Govt challenges removal of model’s name from ECL, again
ISLAMABAD: The interior ministry approached the Supreme Court for a second time on Thursday to challenge the June 2 Sindh High Court (SHC) order for removing the name of model Ayyan Ali from the Exit Control List (ECL).
The first time the ministry had come to the Supreme Court was on April 2 when it challenged March 7’s SHC judgement that called for removing the model’s name from the ECL.
Earlier the government had pleaded that Ayyan Ali, arrested on money laundering charges, had deprived her of any discretionary relief by committing a serious offence and suppressing material facts.
The model was arrested on March 14, 2014, at Benazir Bhutto International Airport in Islamabad while trying to travel abroad and carrying foreign currency worth $506,800 without permission of the State Bank of Pakistan and without any lawful excuse why she was taking the money abroad.
On April 25 while hearing a contempt of court petition filed by Ayyan Ali, the Supreme Court had asked her to approach the SHC for agitating against placement of her name on the ECL for the second time, a few hours after its removal from the list.
Soon after the April 13 Supreme Court verdict of upholding the March 7 SHC order for removing the model’s name from the ECL, her name was removed from the list on April 11. But it was placed again on the list at the request of the Federal Board of Revenue (FBR).
The model is facing trial on money laundering charges in a customs court.
Now in the fresh petition filed through Advocate Faiz-ur- Rehman, the ministry pleaded that the June 2 high court order was not sustainable under the law since the name of the model had been placed on the list in accordance with ECL Rules 2010 and ECL policy notified on Sept 16, 2015.
Referring to the uploading of the list of persons on the ECL at the ministry’s website as directed by the high court, the appeal contended that the exercise might create social and cultural problems for such persons as society would demonstrate hate to them whether they were guilty or not.

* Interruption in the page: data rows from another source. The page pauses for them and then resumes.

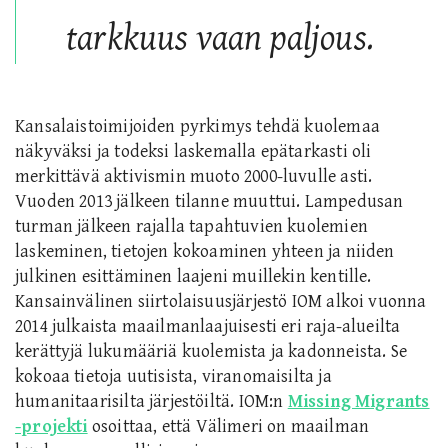
tarkkuus vaan paljous.
Kansalaistoimijoiden pyrkimys tehdä kuolemaa
näkyväksi ja todeksi laskemalla epätarkasti oli
merkittävä aktivismin muoto 2000-luvulle asti.
Vuoden 2013 jälkeen tilanne muuttui.
Lampedusan
turman jälkeen rajalla tapahtuvien kuolemien
laskeminen, tietojen kokoaminen yhteen ja niiden
julkinen esittäminen laajeni muillekin kentille.
Kansainvälinen siirtolaisuusjärjestö IOM alkoi vuonna
2014 julkaista maailmanlaajuisesti eri raja-alueilta
kerättyjä lukumääriä kuolemista ja kadonneista. Se
kokoaa tietoja uutisista, viranomaisilta ja
humanitaarisilta järjestöiltä. IOM:n
Missing Migrants
-projekti
osoittaa, että Välimeri on maailman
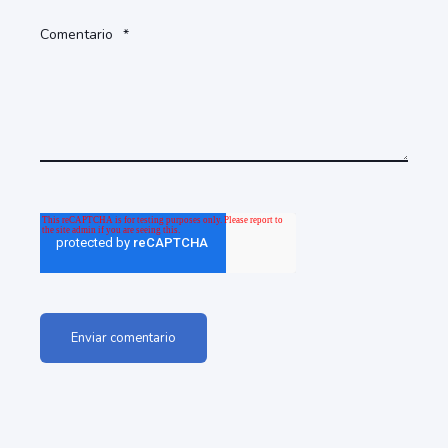
Comentario
*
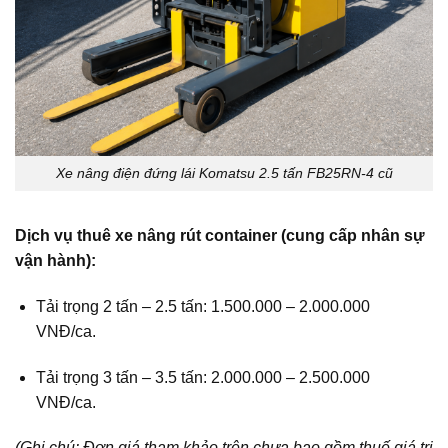
Xe nâng điện đứng lái Komatsu 2.5 tấn FB25RN-4 cũ
Dịch vụ thuê xe nâng rút container (cung cấp nhân sự
vận hành):
Tải trọng 2 tấn – 2.5 tấn: 1.500.000 – 2.000.000
VNĐ/ca.
Tải trọng 3 tấn – 3.5 tấn: 2.000.000 – 2.500.000
VNĐ/ca.
(Ghi chú: Đơn giá tham khảo trên chưa bao gồm thuế giá trị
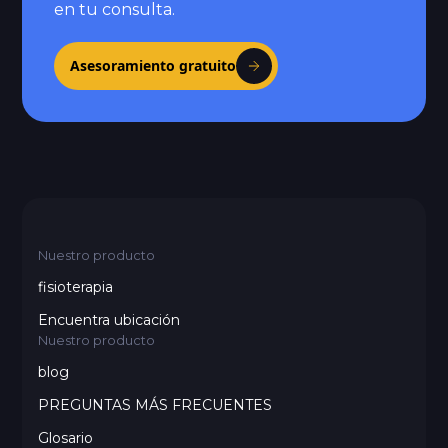
en tu consulta.
Asesoramiento gratuito
Nuestro producto
fisioterapia
Encuentra ubicación
Nuestro producto
blog
PREGUNTAS MÁS FRECUENTES
Glosario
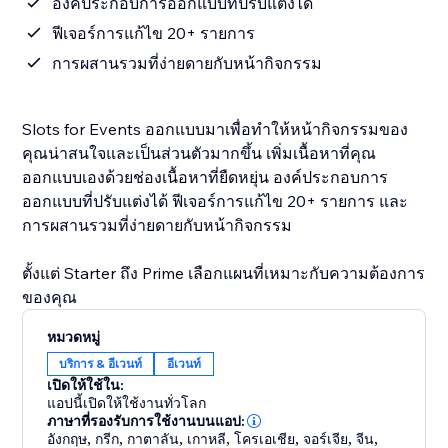
องค์ประกอบการออกแบบที่ปรับแต่งได้
ฟีเจอร์การแก้ไข 20+ รายการ
การผสานรวมที่ง่ายดายกับหน้ากิจกรรม
Slots for Events ออกแบบมาเพื่อทำให้หน้ากิจกรรมของ
คุณน่าสนใจและเป็นส่วนตัวมากขึ้น เพิ่มเนื้อหาที่คุณ
ออกแบบเองด้วยช่องเนื้อหาที่ยืดหยุ่น องค์ประกอบการ
ออกแบบที่ปรับแต่งได้ ฟีเจอร์การแก้ไข 20+ รายการ และ
การผสานรวมที่ง่ายดายกับหน้ากิจกรรม
ตั้งแต่ Starter ถึง Prime เลือกแผนที่เหมาะกับความต้องการ
ของคุณ
หมวดหมู่
บริการ & อีเวนท์
อีเวนท์
เปิดให้ใช้ใน:
แอปนี้เปิดให้ใช้งานทั่วโลก
ภาษาที่รองรับการใช้งานบนแอป:
อังกฤษ
,
กรีก
,
กาตาลัน
,
เกาหลี
,
โครเอเชีย
,
จอร์เจีย
,
จีน
,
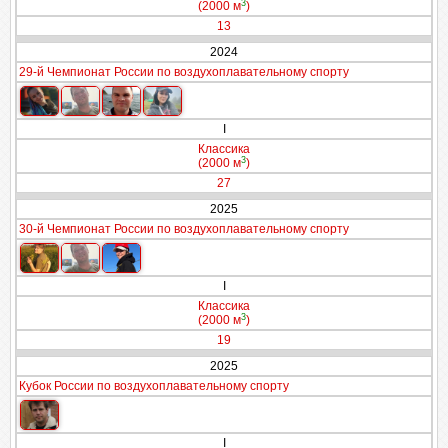
3
(2000 м
)
13
2024
29-й Чемпионат России по воздухоплавательному спорту
I
Классика
3
(2000 м
)
27
2025
30-й Чемпионат России по воздухоплавательному спорту
I
Классика
3
(2000 м
)
19
2025
Кубок России по воздухоплавательному спорту
I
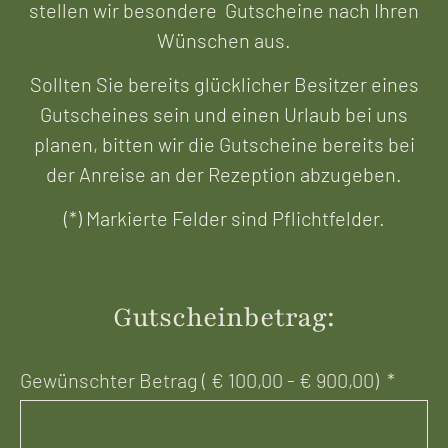
stellen wir besondere Gutscheine nach Ihren
Wünschen aus.
Sollten Sie bereits glücklicher Besitzer eines
Gutscheines sein und einen Urlaub bei uns
planen, bitten wir die Gutscheine bereits bei
der Anreise an der Rezeption abzugeben.
(*) Markierte Felder sind Pflichtfelder.
Gutscheinbetrag:
Gewünschter Betrag ( € 100,00 - € 900,00)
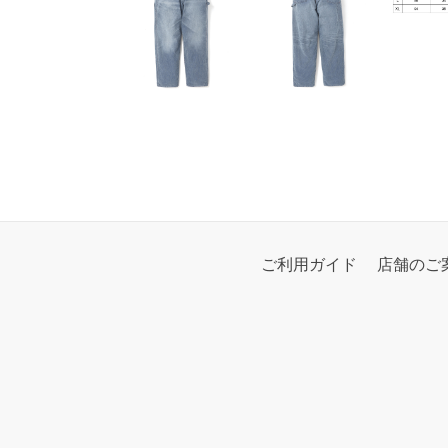
ご利用ガイド
店舗のご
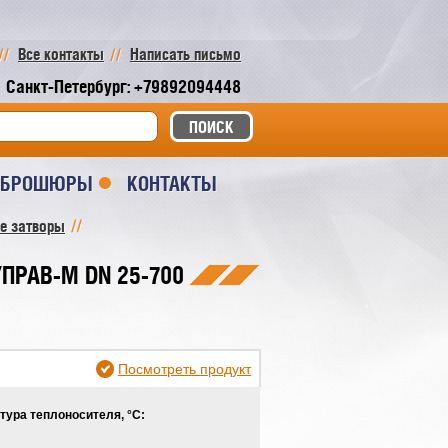
Все контакты
Написать письмо
Санкт-Петербург: +79892094448
И БРОШЮРЫ
КОНТАКТЫ
е затворы
ПРАВ-М DN 25-700
Посмотреть продукт
тура теплоносителя, °С:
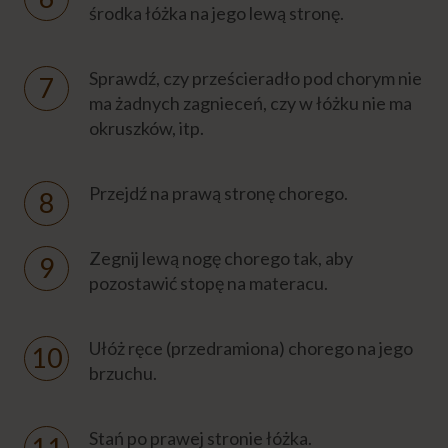
ŻYWIENIE CHOREGO
środka łóżka na jego lewą stronę.
DIETA CHOREGO
Sprawdź, czy prześcieradło pod chorym nie
ma żadnych zagnieceń, czy w łóżku nie ma
okruszków, itp.
FIZJOTERAPIA CHOREGO
Przejdź na prawą stronę chorego.
OSTATNIE GODZINY ŻYCIA
Formalności
Zegnij lewą nogę chorego tak, aby
pozostawić stopę na materacu.
Emocje
Ułóż ręce (przedramiona) chorego na jego
brzuchu.
Niezbędnik opiekuna
Stań po prawej stronie łóżka.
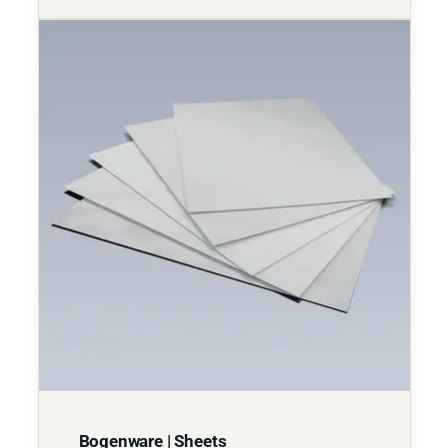
Bogenware | Sheets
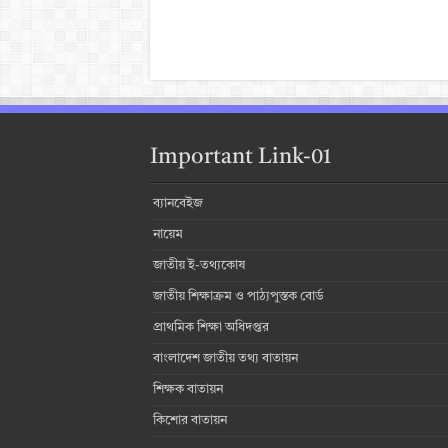
Important Link-01
ব্যানবেইজ
নায়েম
জাতীয় ই-তথ্যকোষ
জাতীয় শিক্ষাক্রম ও পাঠ্যপুস্তক বোর্ড
প্রাথমিক শিক্ষা অধিদপ্তর
বাংলাদেশ জাতীয় তথ্য বাতায়ন
শিক্ষক বাতায়ন
কিশোর বাতায়ন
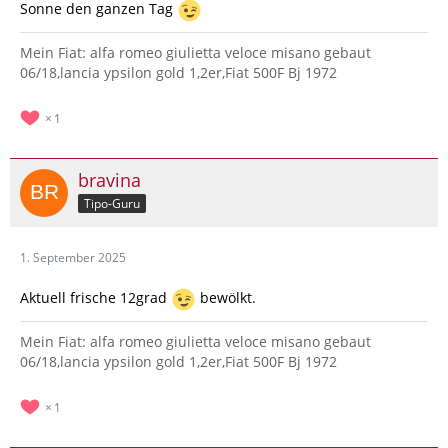
Sonne den ganzen Tag
Mein Fiat: alfa romeo giulietta veloce misano gebaut
06/18,lancia ypsilon gold 1,2er,Fiat 500F Bj 1972
1
bravina
Tipo-Guru
1. September 2025
Aktuell frische 12grad
bewölkt.
Mein Fiat: alfa romeo giulietta veloce misano gebaut
06/18,lancia ypsilon gold 1,2er,Fiat 500F Bj 1972
1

“Thus the findings of the high court in this regard are based on conjectural presumption, wrong proposition of law, misreading and non-consideration on material evidence and erroneous assumption of facts as a result an unreasonable view has been taken by the high court,” the petition said.

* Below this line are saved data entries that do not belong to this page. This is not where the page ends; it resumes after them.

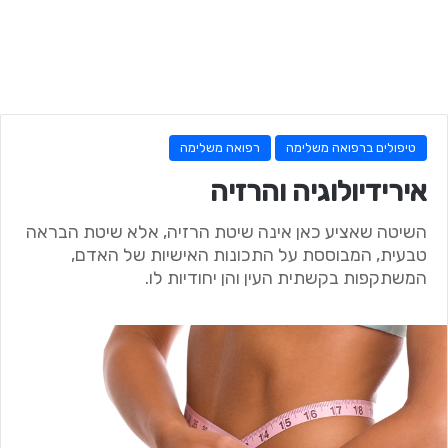
טיפולים ברפואה משלימה
רפואה משלימה
אירידיולוגיה והרזיה
השיטה שאציע כאן אינה שיטת הרזיה, אלא שיטת הבראה
טבעית, המבוססת על התכונות האישיות של האדם,
המשתקפות בקשתית העין והן יחודיות לו.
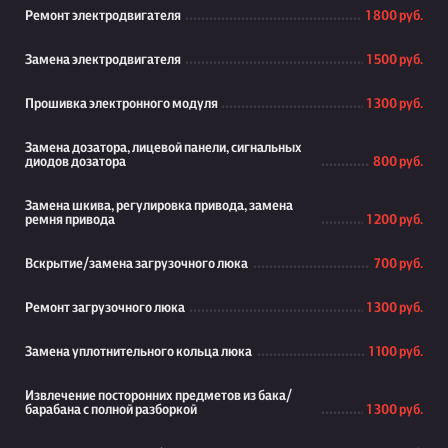
Ремонт электродвигателя
1 800 руб.
Замена электродвигателя
1 500 руб.
Прошивка электронного модуля
1 300 руб.
Замена дозатора, лицевой панели, сигнальных
диодов дозатора
800 руб.
Замена шкива, регулировка привода, замена
ремня привода
1 200 руб.
Вскрытие/замена загрузочного люка
700 руб.
Ремонт загрузочного люка
1 300 руб.
Замена уплотнительного кольца люка
1 100 руб.
Извлечение посторонних предметов из бака/
барабана с полной разборкой
1 300 руб.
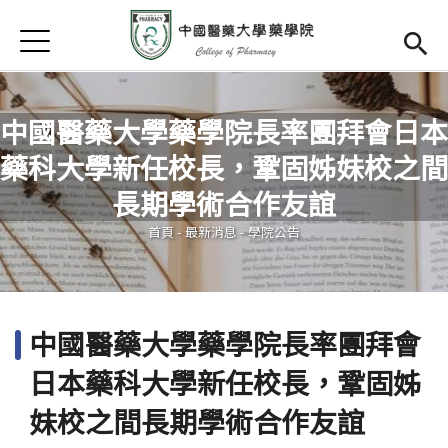
Jump to Main content
Jump to Navigation
首頁
首頁
最新消息
中國醫藥大學藥學院長率團拜會日本
藥科大學新任校長，鞏固姊妹校之間
學院簡介
Open subm
您在這裡
長期學術合作友誼
院長簡介
首頁
-
最新消息
-
學院公告
院長信箱
規章辦法
中國醫藥大學藥學院長率團拜會
尖端創新
日本藥科大學新任校長，鞏固姊
檔案下載
妹校之間長期學術合作友誼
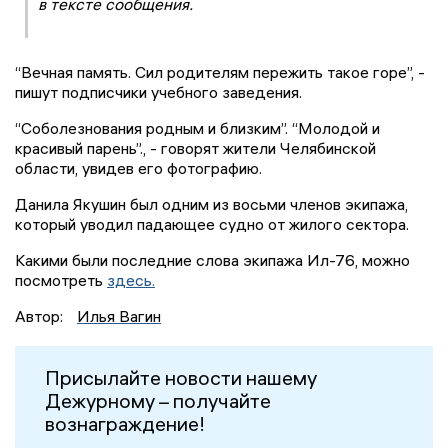
в тексте сообщения.
“Вечная память. Сил родителям пережить такое горе”, -
пишут подписчики учебного заведения.
“Соболезнования родным и близким”. “Молодой и
красивый парень”., - говорят жители Челябинской
области, увидев его фотографию.
Данила Якушин был одним из восьми членов экипажа,
который уводил падающее судно от жилого сектора.
Какими были последние слова экипажа Ил-76, можно
посмотреть
здесь.
Автор:
Илья Вагин
Присылайте новости нашему
Дежурному – получайте
вознаграждение!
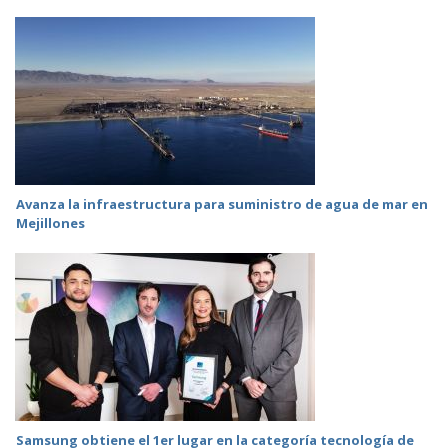
Avanza la infraestructura para suministro de agua de mar en
Mejillones
Samsung obtiene el 1er lugar en la categoría tecnología de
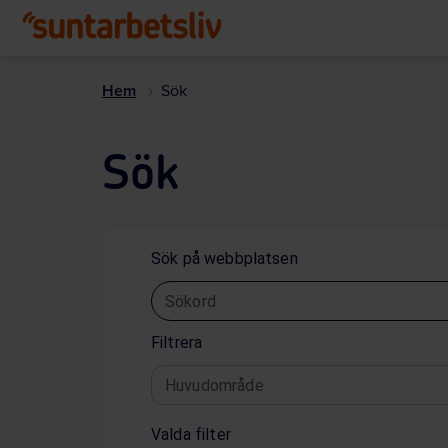
Hem
Sök
Sök
Sök på webbplatsen
Sökord
Filtrera
Huvudområde
Valda filter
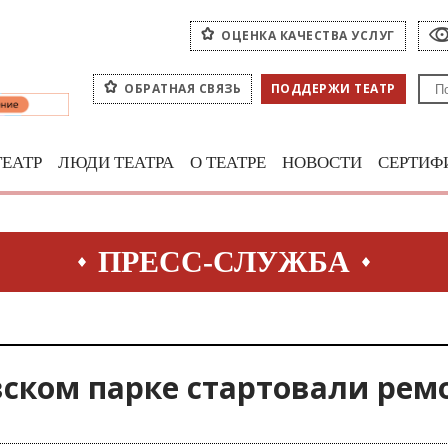
ОЦЕНКА КАЧЕСТВА УСЛУГ
ОБРАТНАЯ СВЯЗЬ
ПОДДЕРЖИ ТЕАТР
ТЕАТР
ЛЮДИ ТЕАТРА
О ТЕАТРЕ
НОВОСТИ
СЕРТИФ
ПРЕСС-СЛУЖБА
вском парке стартовали рем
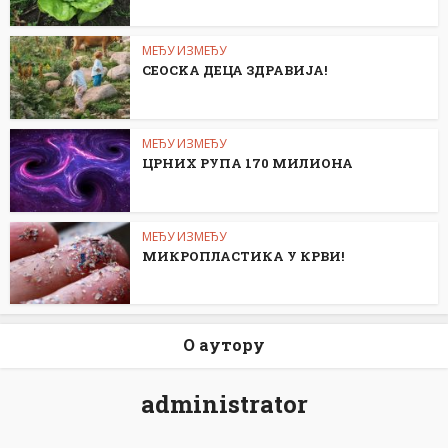
МЕЂУ ИЗМЕЂУ
СЕОСKА ДЕЦА ЗДРАВИЈА!
МЕЂУ ИЗМЕЂУ
ЦРНИХ РУПА 170 МИЛИОНА
МЕЂУ ИЗМЕЂУ
МИКРОПЛАСТИКА У КРВИ!
О аутору
administrator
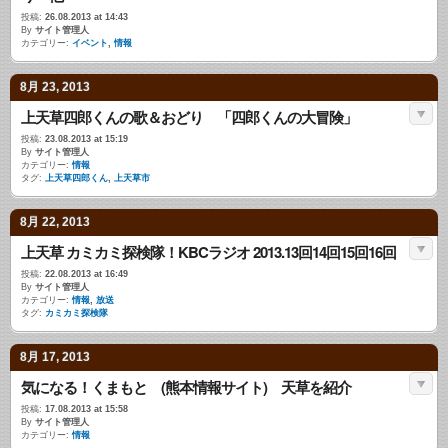
投稿:
26.08.2013 at 14:43
By
サイト管理人
カテゴリー:
イベント
,
情報
8月 23, 2013
上天草四郎くんの歌＆おどり 「四郎くんの大冒険」
投稿:
23.08.2013 at 15:19
By
サイト管理人
カテゴリー:
情報
タグ:
上天草四郎くん
,
上天草市
8月 22, 2013
上天草 カミカミ探検隊！KBCラジオ 2013.13回14回15回16回
投稿:
22.08.2013 at 16:49
By
サイト管理人
カテゴリー:
情報
,
放送
タグ:
カミカミ探検隊
8月 17, 2013
気になる！くまもと (熊本情報サイト) 天草を紹介
投稿:
17.08.2013 at 15:58
By
サイト管理人
カテゴリー:
情報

The high court could not issue suo motu directives for placing information on the website particularly when no request had been made to that effect, it said. The factual controversy could not be decided without recording evidence pro and contra and hence the findings could not be given, the petition said.
Ayyan Ali’s name was placed on the ECL by the ministry through a Nov 20, 2015 memorandum, which was challenged by the model in the high court.
Consequently the SHC set aside and struck down the memorandum. The ministry challenged the SHC verdict in the Supreme Court which dismissed the petition on April 13 by holding that the apprehension that removal of the name of Ayyan Ali, who had been charged with committing serious offences, from the ECL would amount to letting her off for good, was misconceived.
The model’s name had been put on the ECL for the second time on account of personal liability to pay Rs52.9 million at the request of FBR, the petition said.